A verdade é que a infiltração de agentes para o desbaratamento de quadrilhas sempre foi um recurso utilizado pelas polícias de todo o mundo, no entanto, no Brasil não havia uma norma legal para disciplinar esse tipo de atividade investigativa. Em face dessa falta de normatização, até marginais já foram utilizados para o “levantamento” de informações. Há quem diga que no episódio conhecido como “Castelinho”, teria sido utilizado desse tipo de infiltração. Verdade ou não, o fato é que a normatização da infiltração de agentes é primordial para a garantia da realização da justiça na forma da lei, pois em hipótese alguma “os fins justificam os meios”, como pregam alguns que se utilizam de artifícios ilegais supostamente em prol da sociedade. Toda tirania começa com a desculpa que se faz necessário o afastamento das normas vigentes para se “defender” a sociedade de inimigos, cuja “legislação fraca” não permite uma ação dentro do ordenamento legal. A lei fraca ou ineficaz deve ser derrogada na forma prevista na constituição, jamais com infrações dos agentes públicos ou leniência judicial a fim legitimar a conduta ilegal.

O Artigo 10 disciplina que a infiltração de agentes se dará a pedido do Delegado de Polícia, através de representação, ou a requerimento do Ministério Público, sendo que no caso de requerimento com o inquérito policial em curso, deverá haver manifestação técnica do Delegado de Polícia, que s.m.j., deverá explanar em relatório circunstanciado, se há condições e recursos para a realização da infiltração, o número de agentes necessários, tanto para a infiltração, como o efetivo de apoio necessário, sempre se levando em consideração a possibilidade da descoberta do agente infiltrado, as condições técnicas necessárias para a obtenção e formalização das provas, como gravações de conversas, interceptações telefônicas e telemáticas, etc. Enfim, a manifestação do Delegado de Polícia deve ser técnica e minuciosa dentro do que se espera do profissional com conhecimento específico para esse tipo de investigação e, eventualmente, apontar a falta de requisito legal para a realização da infiltração requerida. Entendemos que a simples manifestação lacônica não se aplica ao espírito da norma em comento, uma vez que esta servirá de subsídio para a decisão do juiz, que deverá ser devidamente fundamentada e com o sigilo necessário ao êxito da investigação e segurança do agente infiltrado.
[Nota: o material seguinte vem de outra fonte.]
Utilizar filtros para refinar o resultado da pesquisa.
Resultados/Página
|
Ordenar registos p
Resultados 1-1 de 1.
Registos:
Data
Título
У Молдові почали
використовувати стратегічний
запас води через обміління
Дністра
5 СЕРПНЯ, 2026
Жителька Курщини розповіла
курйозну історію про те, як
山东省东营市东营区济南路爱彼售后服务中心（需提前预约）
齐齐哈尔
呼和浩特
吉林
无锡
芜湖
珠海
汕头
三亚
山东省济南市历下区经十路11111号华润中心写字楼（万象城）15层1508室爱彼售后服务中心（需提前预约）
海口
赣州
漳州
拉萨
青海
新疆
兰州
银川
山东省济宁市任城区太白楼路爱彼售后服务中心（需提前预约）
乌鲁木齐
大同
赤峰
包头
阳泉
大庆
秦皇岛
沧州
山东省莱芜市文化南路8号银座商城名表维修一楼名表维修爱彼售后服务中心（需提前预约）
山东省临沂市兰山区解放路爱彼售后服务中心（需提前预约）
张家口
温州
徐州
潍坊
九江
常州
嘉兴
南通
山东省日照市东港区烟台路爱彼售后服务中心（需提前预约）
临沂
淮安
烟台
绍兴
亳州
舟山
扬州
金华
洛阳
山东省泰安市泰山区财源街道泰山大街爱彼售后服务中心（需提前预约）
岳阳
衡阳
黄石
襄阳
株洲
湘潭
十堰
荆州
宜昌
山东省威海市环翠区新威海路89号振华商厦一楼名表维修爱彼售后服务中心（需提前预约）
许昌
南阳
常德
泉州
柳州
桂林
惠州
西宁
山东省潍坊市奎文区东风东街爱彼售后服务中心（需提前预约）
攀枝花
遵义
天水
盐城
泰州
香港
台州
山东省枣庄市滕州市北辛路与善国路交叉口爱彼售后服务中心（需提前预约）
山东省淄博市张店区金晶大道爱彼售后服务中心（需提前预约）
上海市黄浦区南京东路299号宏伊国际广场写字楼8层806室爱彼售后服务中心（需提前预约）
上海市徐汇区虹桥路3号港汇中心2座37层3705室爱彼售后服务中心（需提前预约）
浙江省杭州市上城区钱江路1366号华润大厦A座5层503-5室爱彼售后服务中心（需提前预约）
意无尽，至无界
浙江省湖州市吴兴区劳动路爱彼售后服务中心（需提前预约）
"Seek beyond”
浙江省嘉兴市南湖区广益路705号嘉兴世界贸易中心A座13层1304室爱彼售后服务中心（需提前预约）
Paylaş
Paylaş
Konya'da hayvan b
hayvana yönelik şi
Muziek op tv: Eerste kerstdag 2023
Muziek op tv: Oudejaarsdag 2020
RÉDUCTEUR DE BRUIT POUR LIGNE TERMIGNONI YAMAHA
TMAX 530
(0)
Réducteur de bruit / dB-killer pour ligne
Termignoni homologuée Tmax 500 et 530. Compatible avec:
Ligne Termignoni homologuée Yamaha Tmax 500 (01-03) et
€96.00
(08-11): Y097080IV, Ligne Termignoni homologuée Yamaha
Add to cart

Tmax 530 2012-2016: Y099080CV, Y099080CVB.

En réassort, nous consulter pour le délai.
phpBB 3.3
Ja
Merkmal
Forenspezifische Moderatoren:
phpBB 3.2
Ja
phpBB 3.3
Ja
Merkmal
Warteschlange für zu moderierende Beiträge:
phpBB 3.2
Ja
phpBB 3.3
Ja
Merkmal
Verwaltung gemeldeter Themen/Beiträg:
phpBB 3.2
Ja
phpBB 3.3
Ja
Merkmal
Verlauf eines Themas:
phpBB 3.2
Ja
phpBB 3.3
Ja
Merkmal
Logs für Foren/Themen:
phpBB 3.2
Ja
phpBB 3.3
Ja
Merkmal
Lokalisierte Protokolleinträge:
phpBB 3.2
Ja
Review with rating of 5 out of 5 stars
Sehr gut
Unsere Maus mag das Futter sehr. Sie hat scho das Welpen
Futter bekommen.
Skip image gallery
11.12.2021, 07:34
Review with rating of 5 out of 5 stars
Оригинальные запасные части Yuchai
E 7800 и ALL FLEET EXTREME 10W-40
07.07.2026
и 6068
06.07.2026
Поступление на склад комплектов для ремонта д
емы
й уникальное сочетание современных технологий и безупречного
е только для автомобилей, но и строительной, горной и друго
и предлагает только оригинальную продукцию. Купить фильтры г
 § 1º Na hipótese de representação do delegado de polícia, o juiz competente, antes de decidir, ouvirá o Ministério Público.
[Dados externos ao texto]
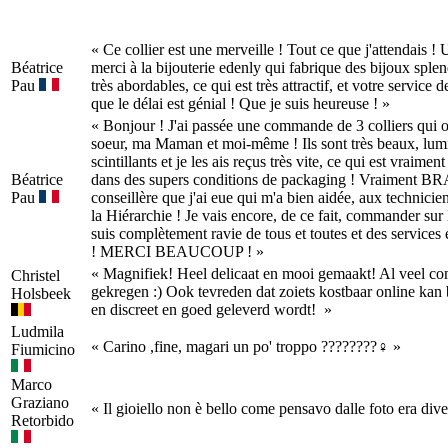
« Ce collier est une merveille ! Tout ce que j'attendais ! 
Béatrice
merci à la bijouterie edenly qui fabrique des bijoux splen
Pau
très abordables, ce qui est très attractif, et votre service d
que le délai est génial ! Que je suis heureuse ! »
« Bonjour ! J'ai passée une commande de 3 colliers qui o
soeur, ma Maman et moi-même ! Ils sont très beaux, lum
scintillants et je les ais reçus très vite, ce qui est vraimen
Béatrice
dans des supers conditions de packaging ! Vraiment B
Pau
conseillère que j'ai eue qui m'a bien aidée, aux techniciens
la Hiérarchie ! Je vais encore, de ce fait, commander s
suis complètement ravie de tous et toutes et des services e
! MERCI BEAUCOUP ! »
« Magnifiek! Heel delicaat en mooi gemaakt! Al veel c
Christel
gekregen :) Ook tevreden dat zoiets kostbaar online kan
Holsbeek
en discreet en goed geleverd wordt! »
Ludmila
« Carino ,fine, magari un po' troppo ????????‍♀️ »
Fiumicino
Marco
Graziano
« Il gioiello non è bello come pensavo dalle foto era div
Retorbido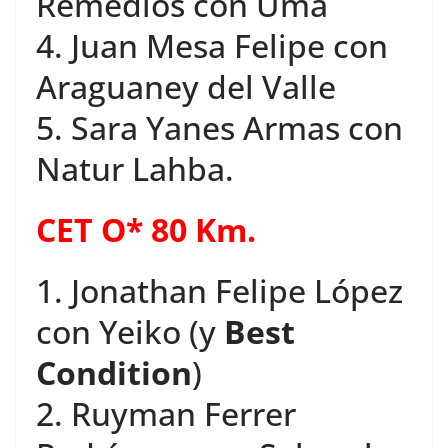
Remedios con Uma
4. Juan Mesa Felipe con
Araguaney del Valle
5. Sara Yanes Armas con
Natur Lahba.
CET O* 80 Km.
1. Jonathan Felipe López
con Yeiko (y
Best
Condition
)
2. Ruyman Ferrer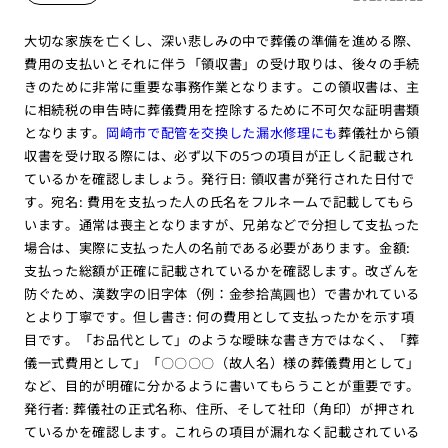
大切な家族を亡くし、深い悲しみの中で葬儀の準備を進める際、
費用の支払いとそれに伴う「領収書」の受け取りは、後々の手続
きのために非常に重要な事務作業となります。この領収書は、主
に相続税の申告時に葬儀費用を控除するために不可欠な証明書類
となります。
岡崎市で配管を交換した漏水修理にも
葬儀社から領
収書を受け取る際には、必ず以下の5つの項目が正しく記載され
ているかを確認しましょう。発行日: 領収書が発行された日付で
す。宛名: 費用を支払った人の氏名をフルネームで記載してもら
います。通常は喪主となりますが、兄弟などで分担して支払った
場合は、実際に支払った人の名前である必要があります。金額:
支払った総額が正確に記載されているかを確認します。改ざんを
防ぐため、漢数字の旧字体（例：金参拾萬圓也）で書かれている
とより丁寧です。但し書き: 何の費用として支払ったかを示す項
目です。「お品代として」のような曖昧な書き方ではなく、「葬
儀一式費用として」「〇〇〇〇（故人名）様の葬儀費用として」
など、目的が明確に分かるように書いてもらうことが重要です。
発行者: 葬儀社の正式名称、住所、そして社印（角印）が押され
ているかを確認します。これらの項目が漏れなく記載されている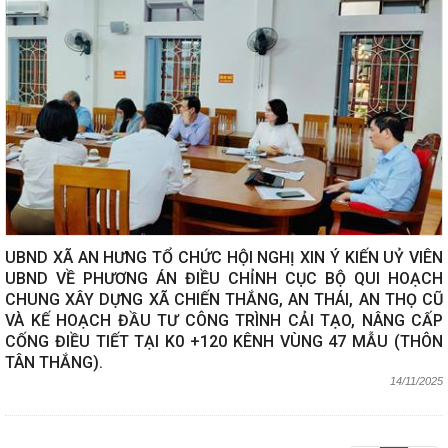
UBND XÃ AN HƯNG TỔ CHỨC HỘI NGHỊ XIN Ý KIẾN UỶ VIÊN
UBND VỀ PHƯƠNG ÁN ĐIỀU CHỈNH CỤC BỘ QUI HOẠCH
CHUNG XÂY DỰNG XÃ CHIẾN THẮNG, AN THÁI, AN THỌ CŨ
VÀ KẾ HOẠCH ĐẦU TƯ CÔNG TRÌNH CẢI TẠO, NÂNG CẤP
CỐNG ĐIỀU TIẾT TẠI K0 +120 KÊNH VÙNG 47 MẪU (THÔN
TÂN THẮNG).
14/11/2025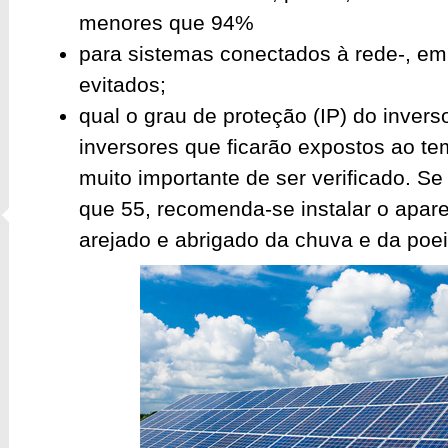
menores que 94%
para sistemas conectados à rede-, em
evitados;
qual o grau de proteção (IP) do invers
inversores que ficarão expostos ao t
muito importante de ser verificado. Se
que 55, recomenda-se instalar o apar
arejado e abrigado da chuva e da poei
O § 1º estabelece que no caso da representação do Delegado de Polícia, o Ministério Público será ouvido, antes da decisão do Juiz competente, que deve decidir conforme seu livre convencimento.
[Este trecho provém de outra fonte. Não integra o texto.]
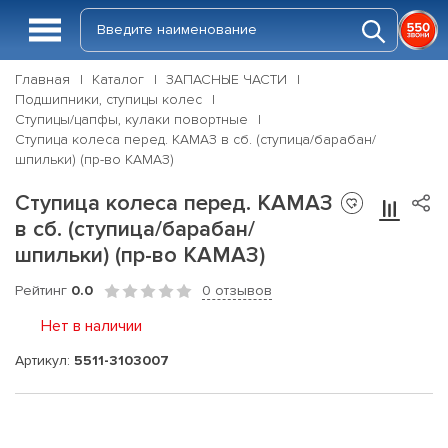
Главная
Каталог
ЗАПАСНЫЕ ЧАСТИ
Подшипники, ступицы колес
Ступицы/цапфы, кулаки повортные
Ступица колеса перед. КАМАЗ в сб. (ступица/барабан/
шпильки) (пр-во КАМАЗ)
Ступица колеса перед. КАМАЗ
в сб. (ступица/барабан/
шпильки) (пр-во КАМАЗ)
Рейтинг
0.0
0 отзывов
Нет в наличии
Артикул:
5511-3103007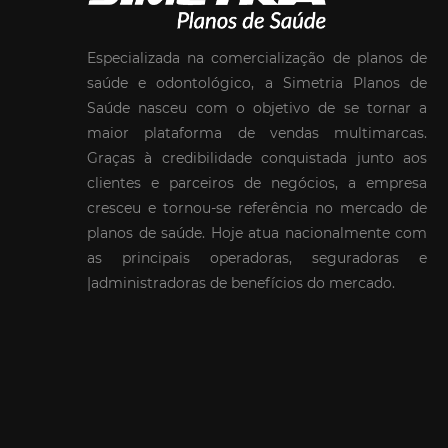
Especializada na comercialização de planos de
saúde e odontológico, a Simetria Planos de
Saúde nasceu com o objetivo de se tornar a
maior plataforma de vendas multimarcas.
Graças à credibilidade conquistada junto aos
clientes e parceiros de negócios, a empresa
cresceu e tornou-se referência no mercado de
planos de saúde. Hoje atua nacionalmente com
as principais operadoras, seguradoras e
|administradoras de benefícios do mercado.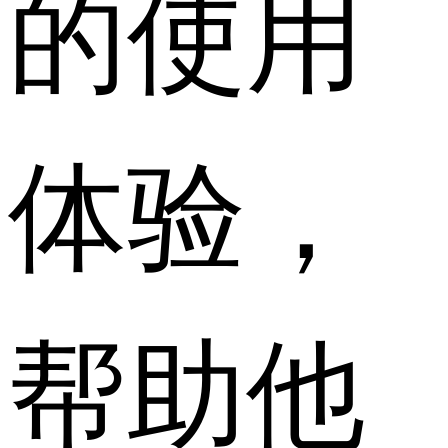
的使用
体验，
帮助他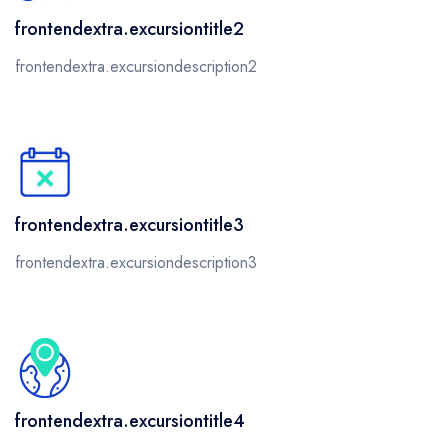
frontendextra.excursiontitle2
frontendextra.excursiondescription2
frontendextra.excursiontitle3
frontendextra.excursiondescription3
frontendextra.excursiontitle4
 § 2º Será admitida a infiltração se houver indícios de infração penal de que trata o art. 1º e se a prova não puder ser produzida por outros meios disponíveis.

A infiltração só é admissível em caso de indícios de infração cometida por organização criminosa, definida nos termos do Artigo 1º e, se não houver outros meios de produzir a prova requerida para o caso. A redação do § 2º demonstra que não é admissível a banalização desse recurso.

 § 3º A infiltração será autorizada pelo prazo de até 6 (seis) meses, sem prejuízo de eventuais renovações, desde que comprovada sua necessidade.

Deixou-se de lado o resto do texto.